Jednakże droga do tego celu nie jest łatwa. Zainicjowana wyprawa rodem z przygodowych opowieści drogi wiedzie bowiem przez najgorsze zaułki Stanów Zjednoczonych. Przez największy brud Ameryki, dewiacje, morderstwa, okaleczenia, samobójstwa… wymieniać można by długo, a kwintesencją tego staje się trzecia część albumu (wcześniej wydana jako „Aż do końca świata”), w której to Jesse i jego towarzysze trafiają w ręce chorej rodziny Custera. Krewni, jakby żywcem wyrwani z „Teksańskiej masakry piłą mechaniczną”, upośledzeni, szaleni, pozbawiony choćby grama dobroci, odebrali kaznodziei wiele i chcą odebrać jeszcze więcej, a koszmar z każdą chwilą narasta.
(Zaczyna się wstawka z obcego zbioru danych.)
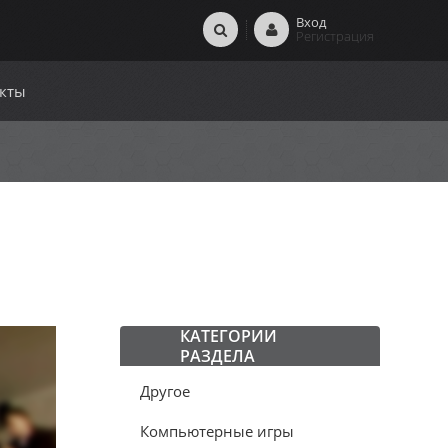
Вход
Регистрация
кты
КАТЕГОРИИ
РАЗДЕЛА
Другое
Компьютерные игры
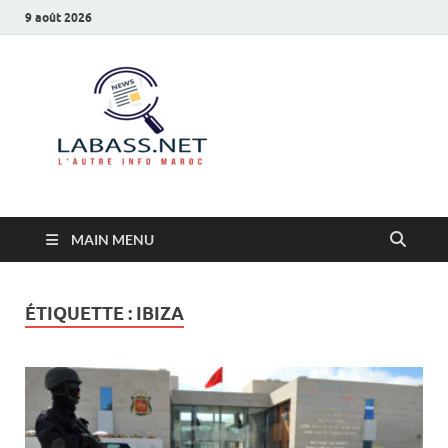
9 août 2026
Labass.net
L’autre info Maroc
MAIN MENU
ÉTIQUETTE :
IBIZA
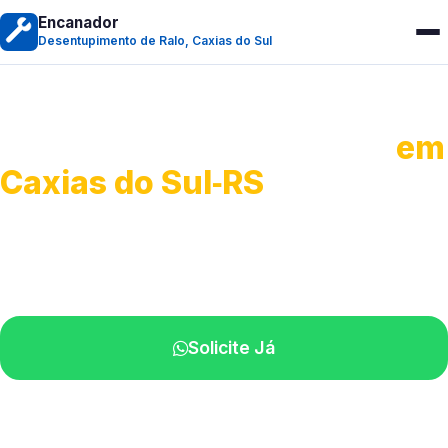
Encanador
Desentupimento de Ralo, Caxias do Sul
Desentupimento de Ralo
em
Caxias do Sul‑RS
Serviços de desobstrução de ralos.
Especialistas próximos de você.
Solicite Já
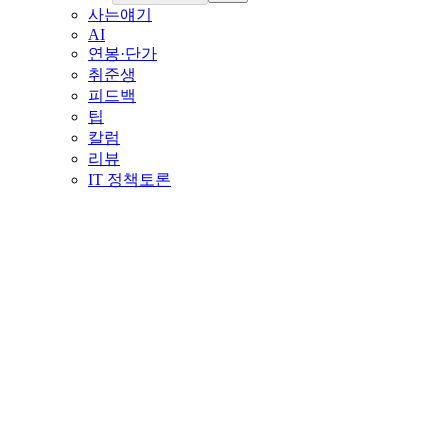
사는얘기
AI
연봉·단가
취준생
피드백
팁
칼럼
리뷰
IT 정책토론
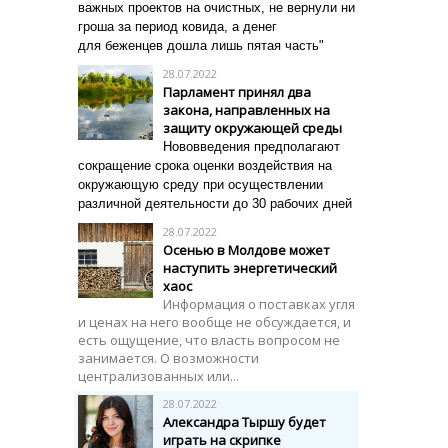
важных проектов на очистных, не вернули ни
гроша за период ковида, а денег
для
беженцев дошла лишь пятая часть"
28.07.2022
Парламент принял два
закона, направленных на
защиту окружающей среды
Нововведения предполагают
сокращение срока оценки воздействия на
окружающую среду при осуществлении
различной деятельности до 30 рабочих дней
28.07.2022
Осенью в Молдове может
наступить энергетический
хаос
Информация о поставках угля
и ценах на него вообще не обсуждается, и
есть ощущение, что власть вопросом не
занимается. О возможности
централизованных или...
28.07.2022
Александра Тыршу будет
играть на скрипке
I tak jest przez całą tę serię – nie ma tu pozytywnych postaci, są tylko źli i gorsi, a odróżnienie ich od siebie czasem przestaje być możliwe. Obnażone zostają najmroczniejsze ludzkie cechy, a przy okazji Ennis robi to w mocny, dynamiczny sposób, podlewając całość znakomitymi dialogami i świetnymi zwrotami akcji.


„Kaznodzieja” to jednak nie tylko udany (choć nie popieram wielu wątków, jakie się w nim znalazły) scenariusz, ale także i wspaniała szata graficzna. Kreska zmarłego przed niespełna rokiem Steve’a Dillona jest czysta, klarowana i bardzo klasyczna. Podobnie zresztą jak kolor, który jest stonowany, prosty i pozbawiony komputerowych fajerwerków, ale przy tym niesamowicie klimatyczny i doskonale pasująca do całości. Do tego dochodzą znakomite, fotorealistyczne okładki Glenna Fabry’ego plus galeria z gościnnymi występami wielu znakomitych artystów (John McRea, Doug Mahnke, jim Lee czy Dave Gibbons). Komiksy takie, jak ten, nie tylko chce się czytać, ale i oglądać – najlepiej wciąż od nowa.


I chociaż, tak jak mówiłem, nie jest to komiks dla wszystkich, warto by każdy się z nim zapoznał. Może i Ennis bywa czasem infantylny, a w swoim przeklinaniu i umiłowaniu do kontrowersji popada w przesadę, niczym nastolatek, który czuje się taki super dzięki przekleństwom i bezsensownemu buntowi, ale jest w jego wizji jakaś siła i głębia. Nic dziwnego, że m.in. za pracę nad tą serią dostał nagrodę Eisnera i Eagle Award, a ona sama określana jest mianem jego opus magnum, które przy okazji wyniosło go na komiksowe wyżyny. Dobrze więc, że za sprawą serialowej adaptacji „Kaznodzieja” powrócił między nowości. Polecam.